__WHAT THE TASK REQUIRES__: In the records below, find the line containing "september 2024" and print it and every line after it exactly, through the end. Skip pictures.

-- PROVIDED DATA follows --

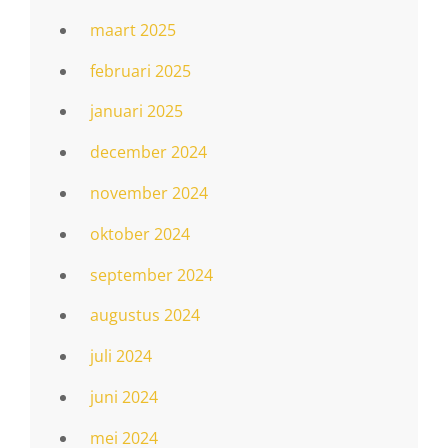
maart 2025
februari 2025
januari 2025
december 2024
november 2024
oktober 2024
september 2024
augustus 2024
juli 2024
juni 2024
mei 2024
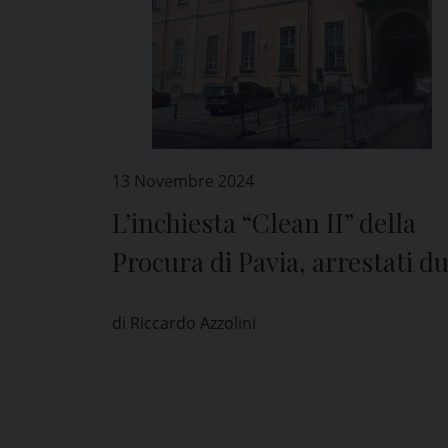
13 Novembre 2024
L’inchiesta “Clean II” della
Procura di Pavia, arrestati d
carabinieri e un imprenditor
di Riccardo Azzolini
edile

-- PROVIDED DATA concluded --

__ANSWER SPACE__:
september 2024
augustus 2024
juli 2024
juni 2024
mei 2024
13 Novembre 2024
L’inchiesta “Clean II” della
Procura di Pavia, arrestati d
carabinieri e un imprenditor
di Riccardo Azzolini
edile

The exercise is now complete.